In the entries below, how many lines hold the string "Meine"? Give only the number.
THE INPUT: Begin
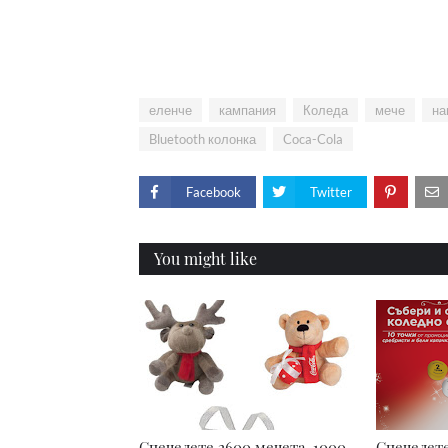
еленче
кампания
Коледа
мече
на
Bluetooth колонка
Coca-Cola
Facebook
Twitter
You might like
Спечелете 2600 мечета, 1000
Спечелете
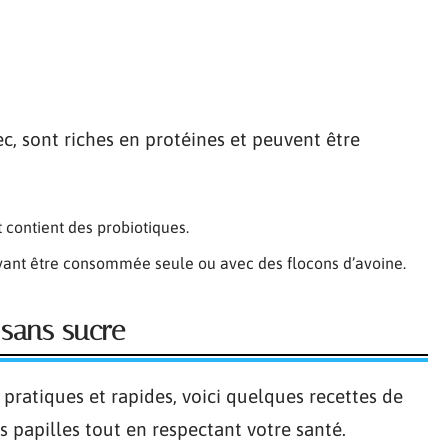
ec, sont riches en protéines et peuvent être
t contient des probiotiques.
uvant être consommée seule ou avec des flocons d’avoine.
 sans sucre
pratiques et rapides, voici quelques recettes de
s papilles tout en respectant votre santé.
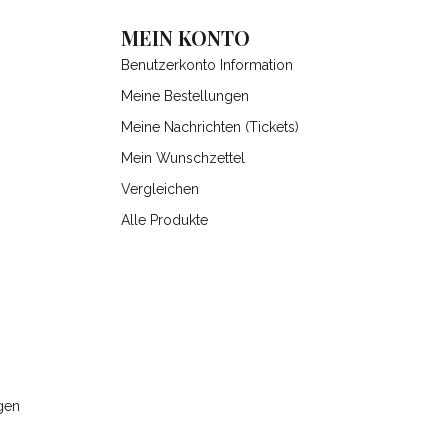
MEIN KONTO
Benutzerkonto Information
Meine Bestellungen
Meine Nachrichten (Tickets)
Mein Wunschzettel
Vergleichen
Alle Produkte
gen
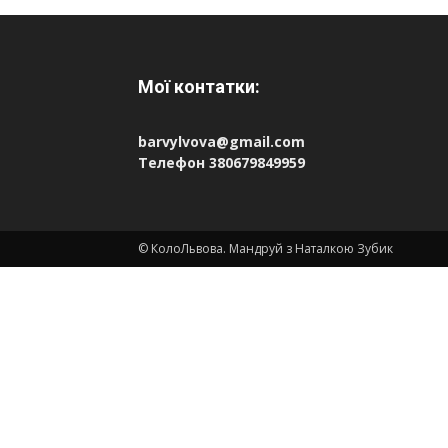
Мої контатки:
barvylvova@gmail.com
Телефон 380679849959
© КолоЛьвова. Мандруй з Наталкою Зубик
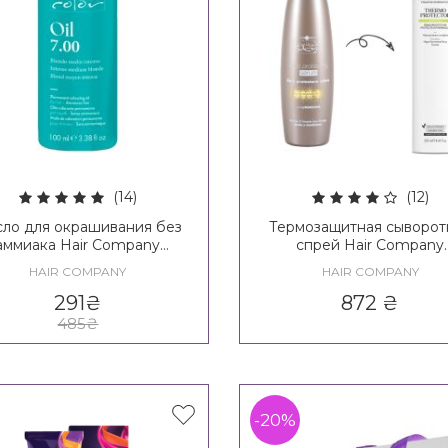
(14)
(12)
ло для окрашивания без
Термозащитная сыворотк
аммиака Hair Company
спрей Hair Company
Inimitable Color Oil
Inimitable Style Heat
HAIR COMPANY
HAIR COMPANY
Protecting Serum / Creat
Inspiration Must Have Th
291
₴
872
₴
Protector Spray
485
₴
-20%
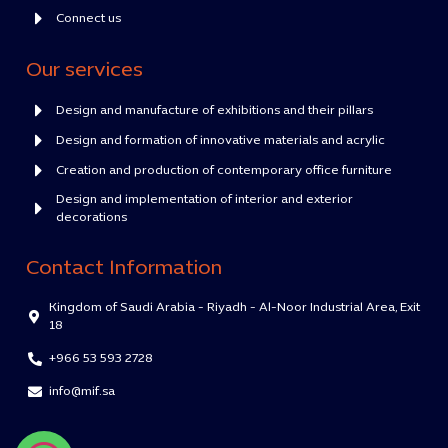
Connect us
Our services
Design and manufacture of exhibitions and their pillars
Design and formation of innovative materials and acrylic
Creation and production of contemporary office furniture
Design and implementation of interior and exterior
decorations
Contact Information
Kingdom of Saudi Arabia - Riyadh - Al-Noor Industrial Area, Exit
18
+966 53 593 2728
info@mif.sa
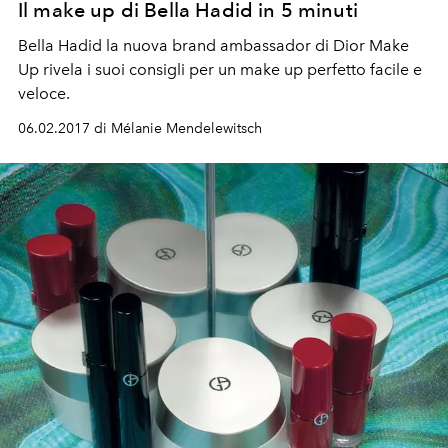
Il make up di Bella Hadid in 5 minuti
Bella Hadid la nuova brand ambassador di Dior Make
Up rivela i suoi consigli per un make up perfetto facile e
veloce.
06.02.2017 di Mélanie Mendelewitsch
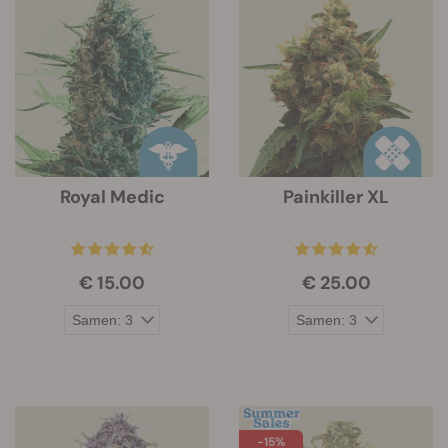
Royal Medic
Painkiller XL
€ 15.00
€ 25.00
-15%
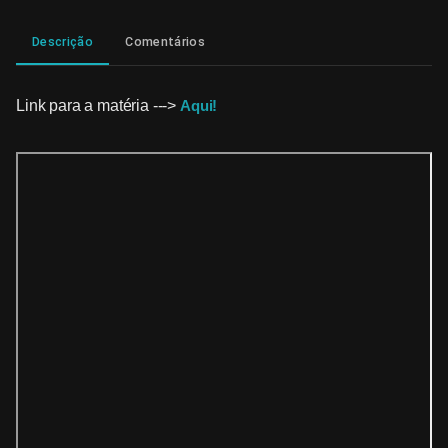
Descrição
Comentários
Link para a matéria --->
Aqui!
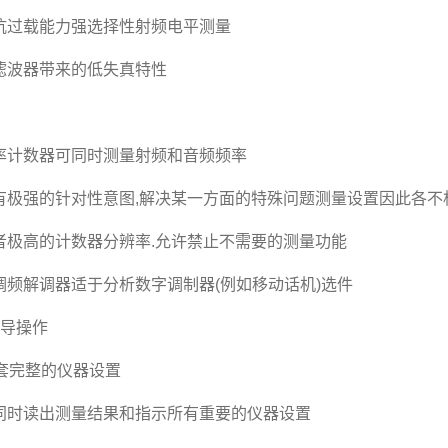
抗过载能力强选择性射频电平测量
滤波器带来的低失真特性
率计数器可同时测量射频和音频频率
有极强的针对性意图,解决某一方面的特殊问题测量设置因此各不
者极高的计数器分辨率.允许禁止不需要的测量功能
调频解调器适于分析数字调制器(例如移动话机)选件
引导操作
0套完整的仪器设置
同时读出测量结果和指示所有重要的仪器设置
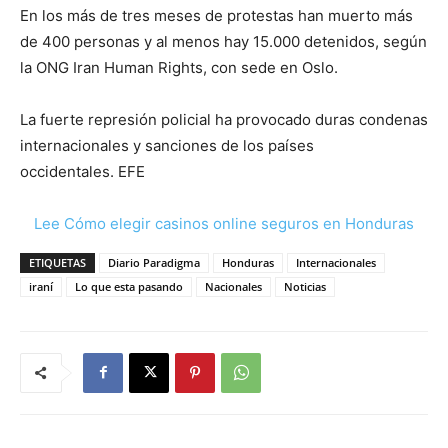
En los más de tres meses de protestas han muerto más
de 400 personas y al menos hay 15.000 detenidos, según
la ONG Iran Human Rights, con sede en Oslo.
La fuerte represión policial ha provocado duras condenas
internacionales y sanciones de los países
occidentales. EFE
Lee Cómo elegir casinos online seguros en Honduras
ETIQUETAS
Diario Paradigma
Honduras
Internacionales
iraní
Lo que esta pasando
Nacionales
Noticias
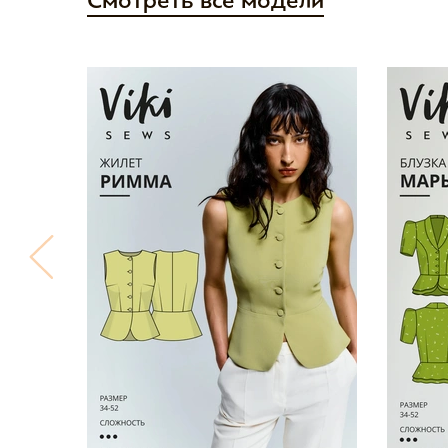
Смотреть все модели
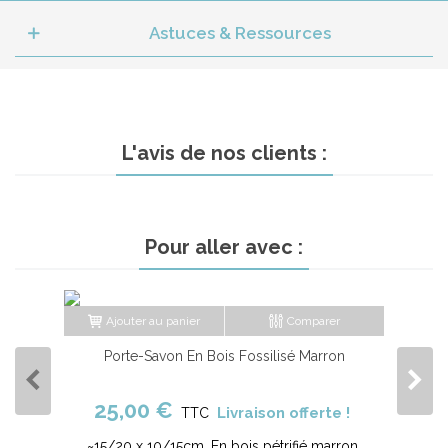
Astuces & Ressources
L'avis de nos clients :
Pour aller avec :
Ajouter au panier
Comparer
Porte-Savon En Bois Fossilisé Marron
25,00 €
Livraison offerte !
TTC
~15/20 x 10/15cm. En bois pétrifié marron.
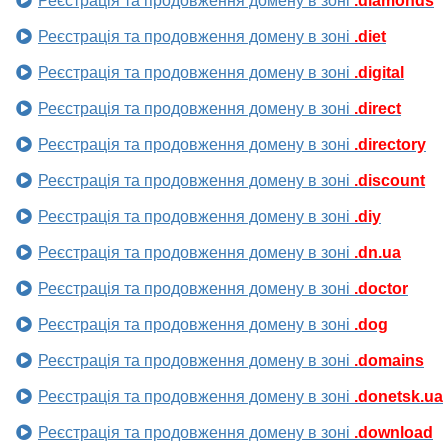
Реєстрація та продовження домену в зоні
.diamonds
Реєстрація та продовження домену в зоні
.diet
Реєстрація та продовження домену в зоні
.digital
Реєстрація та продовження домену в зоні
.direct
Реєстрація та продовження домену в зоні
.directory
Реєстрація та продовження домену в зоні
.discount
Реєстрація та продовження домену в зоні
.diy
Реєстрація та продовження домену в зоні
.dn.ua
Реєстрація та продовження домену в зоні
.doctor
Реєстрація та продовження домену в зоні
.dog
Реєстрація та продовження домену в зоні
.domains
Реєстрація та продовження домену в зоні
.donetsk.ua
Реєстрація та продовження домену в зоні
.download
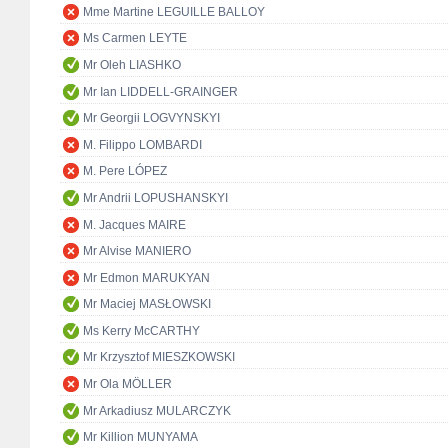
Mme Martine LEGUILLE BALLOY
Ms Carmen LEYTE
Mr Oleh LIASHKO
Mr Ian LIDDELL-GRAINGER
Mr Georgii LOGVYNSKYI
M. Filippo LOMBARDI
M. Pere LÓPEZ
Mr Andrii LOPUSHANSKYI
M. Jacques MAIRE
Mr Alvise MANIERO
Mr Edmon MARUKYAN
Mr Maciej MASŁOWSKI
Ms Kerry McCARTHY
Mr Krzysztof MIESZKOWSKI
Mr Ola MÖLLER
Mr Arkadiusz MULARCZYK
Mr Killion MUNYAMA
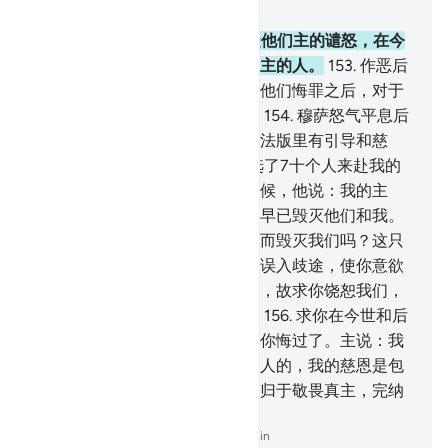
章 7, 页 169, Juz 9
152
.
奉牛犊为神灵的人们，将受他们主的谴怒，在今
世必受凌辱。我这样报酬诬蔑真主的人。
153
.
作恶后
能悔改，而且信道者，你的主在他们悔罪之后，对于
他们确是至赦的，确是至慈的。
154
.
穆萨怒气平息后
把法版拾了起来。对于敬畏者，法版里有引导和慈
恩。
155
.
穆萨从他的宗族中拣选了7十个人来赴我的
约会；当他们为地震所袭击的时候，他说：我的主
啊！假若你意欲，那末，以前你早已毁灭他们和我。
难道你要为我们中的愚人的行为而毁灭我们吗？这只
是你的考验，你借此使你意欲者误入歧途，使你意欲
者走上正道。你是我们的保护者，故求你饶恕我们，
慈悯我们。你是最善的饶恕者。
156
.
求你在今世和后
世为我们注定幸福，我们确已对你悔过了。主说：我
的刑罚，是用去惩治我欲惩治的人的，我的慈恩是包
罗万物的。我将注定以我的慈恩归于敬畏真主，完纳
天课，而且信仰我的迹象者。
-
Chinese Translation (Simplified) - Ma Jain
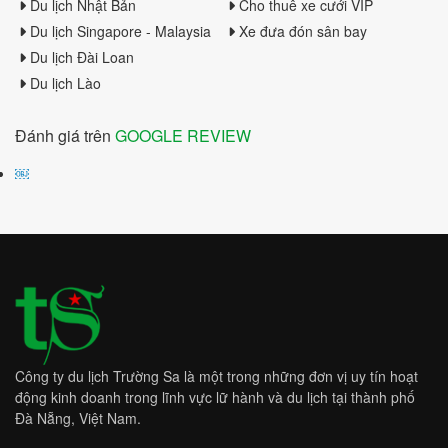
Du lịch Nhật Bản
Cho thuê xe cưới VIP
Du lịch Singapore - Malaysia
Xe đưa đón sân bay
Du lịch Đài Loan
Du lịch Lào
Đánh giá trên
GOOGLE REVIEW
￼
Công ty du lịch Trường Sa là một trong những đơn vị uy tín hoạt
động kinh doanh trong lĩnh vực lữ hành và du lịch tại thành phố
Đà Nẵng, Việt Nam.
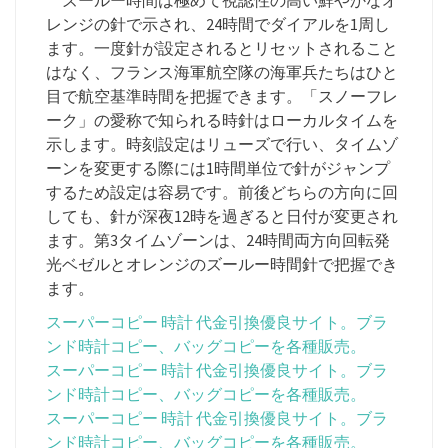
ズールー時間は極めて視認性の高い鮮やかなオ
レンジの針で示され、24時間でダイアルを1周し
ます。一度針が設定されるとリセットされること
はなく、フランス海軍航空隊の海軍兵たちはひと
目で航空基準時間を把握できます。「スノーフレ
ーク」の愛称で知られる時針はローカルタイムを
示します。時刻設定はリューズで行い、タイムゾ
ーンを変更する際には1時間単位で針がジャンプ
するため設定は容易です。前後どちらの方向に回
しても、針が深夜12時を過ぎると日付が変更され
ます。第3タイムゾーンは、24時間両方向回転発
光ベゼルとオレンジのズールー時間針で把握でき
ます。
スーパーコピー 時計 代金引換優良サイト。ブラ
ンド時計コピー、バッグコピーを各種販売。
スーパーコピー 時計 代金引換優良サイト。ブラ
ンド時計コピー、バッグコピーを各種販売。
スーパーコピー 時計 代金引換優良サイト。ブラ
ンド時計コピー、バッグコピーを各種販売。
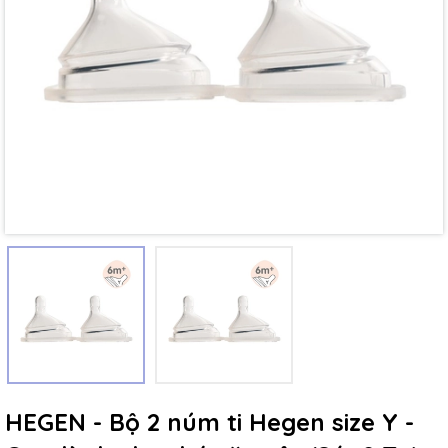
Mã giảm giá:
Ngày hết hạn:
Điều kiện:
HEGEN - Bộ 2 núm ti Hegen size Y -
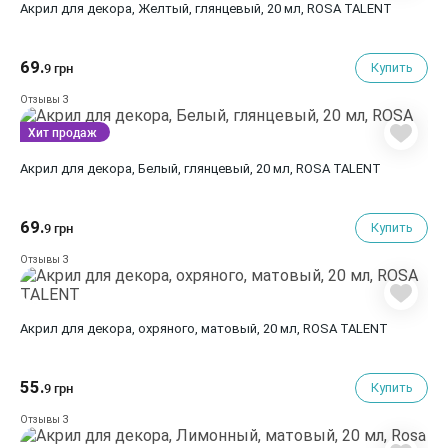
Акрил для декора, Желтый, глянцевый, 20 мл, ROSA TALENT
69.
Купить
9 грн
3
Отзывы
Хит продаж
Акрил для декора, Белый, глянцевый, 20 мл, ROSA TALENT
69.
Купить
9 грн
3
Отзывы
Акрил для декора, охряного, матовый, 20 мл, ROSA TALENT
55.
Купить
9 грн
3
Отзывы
THE INPUT: End
*REPLY TO THE TASK*. 2